The Time Out Group Limited has expanded over the past 40 years to publish listings guides for other cities, travel guides, guides to specific aspects of cities (such as Eating and Drinking guides) and have established a similar presence online.
The Time Out weekly listing magazines for a particular city contains information about events in film, theatre, fashion, literature and all other artistic events happening, as well as eat out and night out sections. A total of 60 editions are currently published --counting non-English editions-- including Amsterdam, London, Chicago, New York, Lisbon, Jerusalem, Beijing, Istanbul, Tel Aviv, Belgrade, Cyprus, Beirut, Dubai, Moscow, Athens, Singapore, Saint-Petersburg, Bucharest, Almaty, Kiev, Mumbai, New Delhi, Abu Dhabi, Sydney, Shanghai and Barcelona. On 25 March 2008, Time Out Kuala Lumpur launched in the Malaysian capital to become the 24th edition of the magazine known as 'the world's living guide'. A Time Out version for Hong Kong was launched in May 2008. Time Out Jakarta was launched in December 2008. Events listings are complemented with articles, typically featuring celebrities appearing in one of the listed events. Many publications are in English. Weekly city guides are in local languages (e.g. the Athens guide is in Greek). The London edition costs £2.99 per week (May 2009 prices) and has a circulation of 86,000 copies and a readership of 374,000 people (Jan-Jun 2003 figures). These figures are down from a record high of 110,496 achieved in Jan-June 1995. The Mexico City edition was issued from November 2003 to early 2007 along with Chilango magazine but was replaced by the magazine's own events guide, called Guía Chilango.
Whilst the London edition is solely owned by the Time Out Group, other editions are partly or wholly owned by other entities. For instance the ownership of a Chicago edition of the magazine that launched in March 2005 was split 50-50 between the group and Joe Mansueto.

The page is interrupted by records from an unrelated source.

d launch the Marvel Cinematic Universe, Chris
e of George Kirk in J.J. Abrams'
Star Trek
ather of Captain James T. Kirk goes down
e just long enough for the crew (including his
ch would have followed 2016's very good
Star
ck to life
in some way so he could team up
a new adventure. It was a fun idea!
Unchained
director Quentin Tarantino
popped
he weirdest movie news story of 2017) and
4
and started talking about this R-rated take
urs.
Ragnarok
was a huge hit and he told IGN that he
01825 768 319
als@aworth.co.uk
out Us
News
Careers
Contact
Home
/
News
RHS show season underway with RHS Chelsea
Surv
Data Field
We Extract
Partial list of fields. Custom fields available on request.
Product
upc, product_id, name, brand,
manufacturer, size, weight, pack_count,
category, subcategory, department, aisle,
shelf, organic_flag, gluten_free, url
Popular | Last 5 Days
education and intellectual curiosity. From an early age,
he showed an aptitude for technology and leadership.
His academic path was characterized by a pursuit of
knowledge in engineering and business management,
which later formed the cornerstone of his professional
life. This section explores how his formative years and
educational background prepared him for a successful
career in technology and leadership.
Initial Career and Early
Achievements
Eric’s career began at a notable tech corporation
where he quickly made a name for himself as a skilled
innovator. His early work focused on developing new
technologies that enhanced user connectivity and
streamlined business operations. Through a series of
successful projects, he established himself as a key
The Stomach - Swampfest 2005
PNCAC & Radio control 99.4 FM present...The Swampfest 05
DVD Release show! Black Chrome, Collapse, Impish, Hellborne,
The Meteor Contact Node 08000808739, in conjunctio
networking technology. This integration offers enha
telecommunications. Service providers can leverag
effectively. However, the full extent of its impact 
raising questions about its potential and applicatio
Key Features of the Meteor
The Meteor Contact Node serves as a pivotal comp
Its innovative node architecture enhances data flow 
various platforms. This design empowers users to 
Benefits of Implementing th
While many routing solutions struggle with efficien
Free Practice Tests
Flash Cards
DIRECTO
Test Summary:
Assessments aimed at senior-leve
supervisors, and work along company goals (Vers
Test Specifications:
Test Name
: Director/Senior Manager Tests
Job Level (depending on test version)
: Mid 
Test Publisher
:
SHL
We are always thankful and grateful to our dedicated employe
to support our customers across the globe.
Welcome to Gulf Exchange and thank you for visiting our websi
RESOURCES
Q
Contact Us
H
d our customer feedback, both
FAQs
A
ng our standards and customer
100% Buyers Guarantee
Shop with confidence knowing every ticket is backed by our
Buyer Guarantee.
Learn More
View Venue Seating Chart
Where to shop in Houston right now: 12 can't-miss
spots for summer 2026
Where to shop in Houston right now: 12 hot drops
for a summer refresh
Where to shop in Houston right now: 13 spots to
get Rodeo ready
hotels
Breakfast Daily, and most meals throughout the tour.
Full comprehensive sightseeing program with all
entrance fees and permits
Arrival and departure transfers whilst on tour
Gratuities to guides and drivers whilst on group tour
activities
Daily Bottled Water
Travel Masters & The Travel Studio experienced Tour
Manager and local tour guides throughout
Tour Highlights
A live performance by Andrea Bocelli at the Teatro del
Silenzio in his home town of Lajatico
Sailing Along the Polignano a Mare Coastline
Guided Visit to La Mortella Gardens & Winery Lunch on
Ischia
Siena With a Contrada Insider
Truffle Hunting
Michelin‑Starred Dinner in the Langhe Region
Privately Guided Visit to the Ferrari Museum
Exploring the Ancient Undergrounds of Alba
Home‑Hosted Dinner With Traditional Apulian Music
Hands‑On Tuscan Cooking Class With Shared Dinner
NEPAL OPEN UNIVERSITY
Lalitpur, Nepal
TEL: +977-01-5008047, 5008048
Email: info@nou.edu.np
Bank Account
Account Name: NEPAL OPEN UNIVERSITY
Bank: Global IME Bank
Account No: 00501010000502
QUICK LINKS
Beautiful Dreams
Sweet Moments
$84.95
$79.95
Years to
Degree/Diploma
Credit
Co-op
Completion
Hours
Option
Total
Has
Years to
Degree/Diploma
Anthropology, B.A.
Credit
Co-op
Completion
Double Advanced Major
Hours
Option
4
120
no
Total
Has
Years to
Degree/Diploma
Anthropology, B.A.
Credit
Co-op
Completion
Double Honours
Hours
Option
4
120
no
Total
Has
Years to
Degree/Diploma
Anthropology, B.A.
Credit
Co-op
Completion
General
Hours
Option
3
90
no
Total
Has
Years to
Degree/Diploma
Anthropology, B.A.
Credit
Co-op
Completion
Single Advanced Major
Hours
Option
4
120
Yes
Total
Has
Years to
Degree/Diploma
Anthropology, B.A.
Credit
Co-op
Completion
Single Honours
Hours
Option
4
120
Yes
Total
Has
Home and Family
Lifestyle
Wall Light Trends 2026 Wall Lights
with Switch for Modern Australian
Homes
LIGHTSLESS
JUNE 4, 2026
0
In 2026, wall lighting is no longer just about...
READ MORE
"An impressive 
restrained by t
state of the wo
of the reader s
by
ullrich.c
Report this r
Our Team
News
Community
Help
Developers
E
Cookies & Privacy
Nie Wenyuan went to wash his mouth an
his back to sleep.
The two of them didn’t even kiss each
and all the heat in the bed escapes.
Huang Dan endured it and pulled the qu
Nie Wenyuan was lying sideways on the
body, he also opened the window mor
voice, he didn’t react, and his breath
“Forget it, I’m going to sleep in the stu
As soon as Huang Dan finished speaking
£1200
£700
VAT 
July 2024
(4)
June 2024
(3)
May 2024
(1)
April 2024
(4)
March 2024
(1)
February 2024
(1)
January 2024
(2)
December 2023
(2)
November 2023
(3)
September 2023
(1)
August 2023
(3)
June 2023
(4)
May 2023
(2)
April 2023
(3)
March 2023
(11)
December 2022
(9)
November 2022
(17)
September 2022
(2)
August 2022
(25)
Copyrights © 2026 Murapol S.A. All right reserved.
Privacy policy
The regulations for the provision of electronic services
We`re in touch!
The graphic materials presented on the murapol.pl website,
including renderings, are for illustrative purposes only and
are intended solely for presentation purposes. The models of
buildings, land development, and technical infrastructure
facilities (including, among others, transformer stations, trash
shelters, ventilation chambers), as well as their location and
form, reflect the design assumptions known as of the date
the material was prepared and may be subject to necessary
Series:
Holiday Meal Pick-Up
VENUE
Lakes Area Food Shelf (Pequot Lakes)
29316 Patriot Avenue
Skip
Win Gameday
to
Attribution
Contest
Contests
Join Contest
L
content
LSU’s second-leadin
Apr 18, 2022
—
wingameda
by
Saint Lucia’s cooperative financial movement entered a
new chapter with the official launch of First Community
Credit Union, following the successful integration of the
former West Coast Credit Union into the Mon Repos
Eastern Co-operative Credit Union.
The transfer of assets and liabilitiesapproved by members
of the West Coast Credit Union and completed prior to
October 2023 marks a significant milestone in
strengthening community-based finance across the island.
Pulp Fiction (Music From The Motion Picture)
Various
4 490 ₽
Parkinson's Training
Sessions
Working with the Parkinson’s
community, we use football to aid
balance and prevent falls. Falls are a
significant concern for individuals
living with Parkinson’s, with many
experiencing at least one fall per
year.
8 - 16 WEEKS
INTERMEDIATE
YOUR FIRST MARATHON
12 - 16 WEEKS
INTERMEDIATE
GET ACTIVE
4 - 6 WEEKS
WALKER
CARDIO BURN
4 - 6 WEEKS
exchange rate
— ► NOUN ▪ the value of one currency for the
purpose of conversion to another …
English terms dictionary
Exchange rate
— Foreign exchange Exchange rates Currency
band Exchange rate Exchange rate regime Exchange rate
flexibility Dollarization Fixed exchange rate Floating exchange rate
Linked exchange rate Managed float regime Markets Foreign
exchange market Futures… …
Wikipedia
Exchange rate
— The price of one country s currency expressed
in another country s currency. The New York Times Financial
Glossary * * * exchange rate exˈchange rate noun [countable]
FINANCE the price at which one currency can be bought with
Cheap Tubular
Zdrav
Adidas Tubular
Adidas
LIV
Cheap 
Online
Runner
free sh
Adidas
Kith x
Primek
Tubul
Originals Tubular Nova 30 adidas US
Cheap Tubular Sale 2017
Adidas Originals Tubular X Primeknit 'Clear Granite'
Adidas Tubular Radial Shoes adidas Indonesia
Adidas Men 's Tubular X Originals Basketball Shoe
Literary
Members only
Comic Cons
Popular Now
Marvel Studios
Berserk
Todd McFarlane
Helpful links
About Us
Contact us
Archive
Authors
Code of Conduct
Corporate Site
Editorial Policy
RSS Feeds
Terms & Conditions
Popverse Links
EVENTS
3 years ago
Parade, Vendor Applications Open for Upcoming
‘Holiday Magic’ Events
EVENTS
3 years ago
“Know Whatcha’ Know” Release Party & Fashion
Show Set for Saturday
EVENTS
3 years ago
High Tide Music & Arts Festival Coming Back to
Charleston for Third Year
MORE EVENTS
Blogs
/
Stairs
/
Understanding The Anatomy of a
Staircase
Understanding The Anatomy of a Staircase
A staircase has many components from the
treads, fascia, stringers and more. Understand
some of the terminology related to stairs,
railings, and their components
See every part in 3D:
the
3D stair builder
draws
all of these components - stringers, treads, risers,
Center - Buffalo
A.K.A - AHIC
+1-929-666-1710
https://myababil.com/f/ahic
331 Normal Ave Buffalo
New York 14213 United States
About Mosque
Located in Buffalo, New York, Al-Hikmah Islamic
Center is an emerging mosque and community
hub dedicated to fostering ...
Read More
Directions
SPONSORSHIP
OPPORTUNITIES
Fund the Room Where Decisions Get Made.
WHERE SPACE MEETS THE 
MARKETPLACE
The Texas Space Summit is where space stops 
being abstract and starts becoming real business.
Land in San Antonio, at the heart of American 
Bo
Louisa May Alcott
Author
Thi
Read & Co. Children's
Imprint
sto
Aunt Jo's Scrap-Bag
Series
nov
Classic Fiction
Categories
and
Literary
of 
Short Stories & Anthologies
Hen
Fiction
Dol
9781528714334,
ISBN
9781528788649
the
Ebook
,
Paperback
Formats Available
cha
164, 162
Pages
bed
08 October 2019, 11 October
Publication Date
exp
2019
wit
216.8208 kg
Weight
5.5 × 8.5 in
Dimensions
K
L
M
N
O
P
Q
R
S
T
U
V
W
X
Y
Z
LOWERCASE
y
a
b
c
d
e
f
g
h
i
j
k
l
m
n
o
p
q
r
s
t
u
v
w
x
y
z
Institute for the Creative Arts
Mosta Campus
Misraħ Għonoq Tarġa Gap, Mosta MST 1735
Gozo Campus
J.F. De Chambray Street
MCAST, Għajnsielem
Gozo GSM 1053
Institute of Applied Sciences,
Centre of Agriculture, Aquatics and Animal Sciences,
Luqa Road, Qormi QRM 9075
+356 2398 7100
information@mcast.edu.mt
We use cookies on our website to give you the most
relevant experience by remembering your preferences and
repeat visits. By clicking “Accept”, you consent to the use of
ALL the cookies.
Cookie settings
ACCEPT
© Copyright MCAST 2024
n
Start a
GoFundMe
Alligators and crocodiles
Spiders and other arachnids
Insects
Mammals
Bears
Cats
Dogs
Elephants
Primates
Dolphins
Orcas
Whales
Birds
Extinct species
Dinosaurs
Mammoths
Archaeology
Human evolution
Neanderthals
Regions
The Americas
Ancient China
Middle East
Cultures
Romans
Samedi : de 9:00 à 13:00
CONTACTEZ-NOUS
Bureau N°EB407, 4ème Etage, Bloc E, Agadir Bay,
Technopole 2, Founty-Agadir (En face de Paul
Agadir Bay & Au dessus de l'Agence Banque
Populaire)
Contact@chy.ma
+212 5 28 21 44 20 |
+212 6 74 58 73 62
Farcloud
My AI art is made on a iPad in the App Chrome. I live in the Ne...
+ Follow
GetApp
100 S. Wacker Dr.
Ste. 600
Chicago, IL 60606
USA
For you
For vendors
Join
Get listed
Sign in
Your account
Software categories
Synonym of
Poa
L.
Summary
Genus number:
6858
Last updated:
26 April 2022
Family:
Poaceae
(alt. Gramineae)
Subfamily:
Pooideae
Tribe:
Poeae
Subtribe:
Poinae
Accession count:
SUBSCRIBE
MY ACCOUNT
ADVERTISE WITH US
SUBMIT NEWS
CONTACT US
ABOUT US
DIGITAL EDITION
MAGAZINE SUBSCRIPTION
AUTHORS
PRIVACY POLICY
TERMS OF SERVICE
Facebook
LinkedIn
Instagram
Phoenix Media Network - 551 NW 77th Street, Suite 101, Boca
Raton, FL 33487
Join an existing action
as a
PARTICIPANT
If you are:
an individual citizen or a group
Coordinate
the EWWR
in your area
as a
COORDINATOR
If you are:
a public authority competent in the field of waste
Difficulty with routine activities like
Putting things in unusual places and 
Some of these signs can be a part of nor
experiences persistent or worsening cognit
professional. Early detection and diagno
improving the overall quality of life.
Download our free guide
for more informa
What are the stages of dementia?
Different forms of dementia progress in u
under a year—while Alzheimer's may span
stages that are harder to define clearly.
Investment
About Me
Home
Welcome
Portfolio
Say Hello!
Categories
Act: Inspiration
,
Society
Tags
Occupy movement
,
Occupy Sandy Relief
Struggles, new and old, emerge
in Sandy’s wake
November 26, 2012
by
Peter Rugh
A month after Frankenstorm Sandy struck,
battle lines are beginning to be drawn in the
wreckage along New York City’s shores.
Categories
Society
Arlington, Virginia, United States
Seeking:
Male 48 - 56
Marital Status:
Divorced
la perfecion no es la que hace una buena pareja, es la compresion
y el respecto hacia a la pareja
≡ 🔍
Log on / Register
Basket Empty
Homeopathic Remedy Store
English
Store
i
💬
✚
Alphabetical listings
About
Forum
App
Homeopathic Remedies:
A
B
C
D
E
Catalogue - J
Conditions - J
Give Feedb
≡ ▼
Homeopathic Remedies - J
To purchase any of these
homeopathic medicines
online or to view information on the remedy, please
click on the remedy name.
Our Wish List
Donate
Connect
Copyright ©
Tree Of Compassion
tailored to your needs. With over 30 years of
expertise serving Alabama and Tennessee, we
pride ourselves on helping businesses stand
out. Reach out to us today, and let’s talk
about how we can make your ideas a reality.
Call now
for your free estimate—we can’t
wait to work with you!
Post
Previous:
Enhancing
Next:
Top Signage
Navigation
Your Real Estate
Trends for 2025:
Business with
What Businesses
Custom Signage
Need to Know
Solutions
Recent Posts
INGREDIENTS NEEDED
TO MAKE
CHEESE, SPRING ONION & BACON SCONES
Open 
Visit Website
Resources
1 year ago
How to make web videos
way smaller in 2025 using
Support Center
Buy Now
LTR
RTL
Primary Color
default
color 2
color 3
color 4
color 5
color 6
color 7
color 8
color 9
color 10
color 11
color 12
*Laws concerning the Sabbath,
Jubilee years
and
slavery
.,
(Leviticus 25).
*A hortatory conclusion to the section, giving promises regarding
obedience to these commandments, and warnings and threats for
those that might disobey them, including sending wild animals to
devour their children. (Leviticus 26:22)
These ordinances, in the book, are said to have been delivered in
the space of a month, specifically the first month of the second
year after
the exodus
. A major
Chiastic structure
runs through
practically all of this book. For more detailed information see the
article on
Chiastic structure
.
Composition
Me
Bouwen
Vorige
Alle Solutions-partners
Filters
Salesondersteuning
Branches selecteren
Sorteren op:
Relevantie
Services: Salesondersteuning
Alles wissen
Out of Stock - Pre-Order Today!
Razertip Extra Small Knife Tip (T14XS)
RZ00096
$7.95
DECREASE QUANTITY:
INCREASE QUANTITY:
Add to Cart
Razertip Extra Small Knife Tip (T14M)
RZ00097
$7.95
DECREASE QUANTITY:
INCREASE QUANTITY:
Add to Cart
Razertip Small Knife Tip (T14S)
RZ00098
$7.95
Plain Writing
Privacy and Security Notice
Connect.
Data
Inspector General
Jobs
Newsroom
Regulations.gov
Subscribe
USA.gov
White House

The Singapore edition is licensed out to in-flight magazine publishers Ink Publishing. The founder of Time Out Tony Elliott has said in an interview that he wants to expand to Los Angeles and San Francisco once the Chicago venture has been fully launched. Other editions are not owned by the Time Out Group at all – for instance Time Out Mumbai is operated solely by a publisher licencing the Time Out brand. Some critics in the financial press have questioned whether this business model has allowed the Time Out brand to expand as quickly as it might have.
In addition to the magazines, Time Out publishes food, drink and restaurant guides for London, New York City, Dubai and Paris. For London, its core city, it has also published guides for students, shopping and health and fitness amongst others. Time Out also produces 48 travel guides to cities and regions around the world. The guides are published in the UK by Random House. Although similar in style to other guides, such as those published by Lonely Planet and Rough Guide, the Time Out guides tend to focus on more hip happenings in each city. Time Out was instrumental in bringing about specific listings for gay and lesbian readers, a formula followed now by similar publications.
The Group also publishes an annual film guide, Time Out Film Guide, being a compendium of short reviews of all major film releases. The reviews can be found on the magazine's film home page as well.
The original magazine, with listings for London, was published in 1968 by Tony Elliott. The first issues had a print run of around 5,000. It began as an alternative magazine alongside other members of the underground press in the UK, but by 1980 it abandoned its original collective decision making structure (and commitment to equal pay for all its workers), leading to the foundation of a competing City Limits magazine by former staffers. By now its former radicalism has all but vanished. As one example of its editorial bent in the 1970s, London's Time Out published 60 names of purported CIA agents stationed in England in 1976.
In 2003, the Group reported revenues of £25m and a profit of £228,000. Elliott remained the sole owner of the group until November 2010, when he sold a 50% stake to private equity group Oakley Capital, valuing the company at £20million.